DWI Arrest Mistakes NJ Police Make

openjailAmid all the fear and concern that a New Jersey driver feels when stopped on suspicion of driving while intoxicated and subsequently arrested, it’s often ignored that law enforcement has certain procedures that they are required to follow to make the arrest valid. If a law enforcement officer fails to follow the rules to making a DWI arrest, the charges might not stand up in court regardless of the circumstances. The following are some mistakes that are frequently made by New Jersey law enforcement officers when investigating and making an arrest for DWI.

Making An Improper Traffic Stop

Police officers can’t just stop a vehicle because they feel like it. There has to be probable cause to do so. In reality, of course, officers can stop a vehicle and find a reason to justify the stop. That strategy, however, will not work in a DWI case. If a driver hasn’t committed any illegal acts, hasn’t exhibited driving behavior consistent with DWI and there haven’t been witnesses alerting law enforcement to a driver who might be drunk, the police officer can’t simply stop the car for no reason. A driver who is arrested for DWI after an improper stop might be able to have the charges dismissed for that reason.

DWI Checkpoints Not Administered Legally

A NJ DWI checkpoint is a common strategy used by law enforcement in areas in which a number of DWIs have been committed or are likely to be committed. This can include a roadway that is near nightspots, bars, parks, beaches, concerts and sporting events. A checkpoint generally counts the number of cars that passes and takes, for example, every tenth car to do a spot check to see if the driver has been drinking. A driver is perfectly within his or her rights to try and avoid the checkpoint as long as no illegal maneuver such as a U-turn is taken. There are rules to putting a checkpoint in place and a law enforcement officer must have approval from superiors to do so. Drivers might not realize that while they are required to give the officer their personal information such as a driver’s license and registration at a checkpoint, they are not required to allow the officer to search the vehicle if such a request is made. The driver can simply say no in a polite manner.

Giving Field Sobriety Tests Improperly Or Unfairly

Field sobriety tests are used by law enforcement as a gauge of whether there is a possible DWI being committed. There are standardized and non-standardized field sobriety tests. Standardized field sobriety tests are three tests that have been approved by the National Highway Traffic Safety Administration (NHTSA). They are the walk-and-turn test, the horizontal gaze nystagmus test and the one-leg stand test. Non-standardized tests are also used by law enforcement, but they are not universally accepted as proof of intoxication. These can include counting backwards and touching the finger to the nose.

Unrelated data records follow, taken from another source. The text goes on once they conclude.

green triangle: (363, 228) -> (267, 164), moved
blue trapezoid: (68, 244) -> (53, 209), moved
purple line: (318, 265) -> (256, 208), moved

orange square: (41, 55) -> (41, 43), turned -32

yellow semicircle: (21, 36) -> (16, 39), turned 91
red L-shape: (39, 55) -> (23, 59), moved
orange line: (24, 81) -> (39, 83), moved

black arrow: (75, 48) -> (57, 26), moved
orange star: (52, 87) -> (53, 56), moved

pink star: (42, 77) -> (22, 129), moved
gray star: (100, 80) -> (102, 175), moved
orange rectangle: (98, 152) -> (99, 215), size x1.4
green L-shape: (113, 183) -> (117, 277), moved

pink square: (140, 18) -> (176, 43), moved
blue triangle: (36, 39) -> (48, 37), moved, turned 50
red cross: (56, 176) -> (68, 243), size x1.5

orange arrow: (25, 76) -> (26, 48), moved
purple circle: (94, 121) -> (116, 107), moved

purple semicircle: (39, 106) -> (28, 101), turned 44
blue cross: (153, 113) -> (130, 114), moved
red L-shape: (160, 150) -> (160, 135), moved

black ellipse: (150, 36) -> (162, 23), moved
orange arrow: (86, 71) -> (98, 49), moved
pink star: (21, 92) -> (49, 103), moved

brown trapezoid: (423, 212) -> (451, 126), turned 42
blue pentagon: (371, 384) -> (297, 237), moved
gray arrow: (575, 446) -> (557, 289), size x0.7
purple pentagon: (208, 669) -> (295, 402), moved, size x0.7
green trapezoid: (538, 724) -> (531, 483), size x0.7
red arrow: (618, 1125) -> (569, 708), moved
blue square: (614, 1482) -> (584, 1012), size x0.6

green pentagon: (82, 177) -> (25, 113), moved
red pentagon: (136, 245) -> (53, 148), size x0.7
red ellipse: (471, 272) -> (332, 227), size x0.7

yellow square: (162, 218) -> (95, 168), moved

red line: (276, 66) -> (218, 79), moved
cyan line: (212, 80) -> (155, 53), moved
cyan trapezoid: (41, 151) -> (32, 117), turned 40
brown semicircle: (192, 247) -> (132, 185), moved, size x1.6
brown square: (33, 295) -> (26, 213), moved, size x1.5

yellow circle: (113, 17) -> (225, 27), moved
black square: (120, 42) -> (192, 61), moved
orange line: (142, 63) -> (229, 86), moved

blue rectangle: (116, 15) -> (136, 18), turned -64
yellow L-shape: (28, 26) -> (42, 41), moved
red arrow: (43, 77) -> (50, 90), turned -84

With the standardized tests, even if a driver fails there could be a viable excuse as to why. The driver might have a medical condition making the horizontal gaze nystagmus test appear as if it was failed due to intoxication when it really wasn’t. If the road on which the other tests are given was graded or laden with rocks, it could have been difficult for the driver to complete them without appear intoxicated.

If these tests are deemed as having been given in an unfair manner, they might not be admissible in court.

Improperly Administered Breath Test

There’s a misplaced belief that the breathalyzer test results will lead to an automatic conviction if the driver registers a blood alcohol content (BAC) above the legal limit. In New Jersey, drivers age 21 and over who register 0.08% or higher will be arrested for DWI. If the driver is under age 21, the level is 0.04%. If it is a commercial driver, the level is 0.04%. However, many might not realize that the law enforcement officer must also follow certain protocol when giving a breathalyzer test. The machine itself must be properly calibrated and certified to be working correctly. If it is not or if the officer doesn’t wait the required amount of time with a 20 minute observation period of the driver before giving the test, the results could be thrown out of court.

Drivers Need To Understand Their Rights

As frightening as it can be to be confronted with DWI charges, drivers can’t allow that to send them in a self-destructive direction in the aftermath of the arrest. They need to know that law enforcement isn’t an unassailable force allowed to do whatever they want to keep the streets safe at the expense of the citizens’ rights. Drivers whose rights are violated by not being read their Miranda Rights, being given improper or unfair tests, or by being subject to an unjustified traffic stop could have the charges thrown out.

Because the penalties for a DWI conviction can be so severe with hefty fines, surcharges, the loss of driving privileges and potential jail time, drivers need to do anything they can to try and receive an acquittal. That includes knowing what police are and are not allowed to do when investigating a DWI.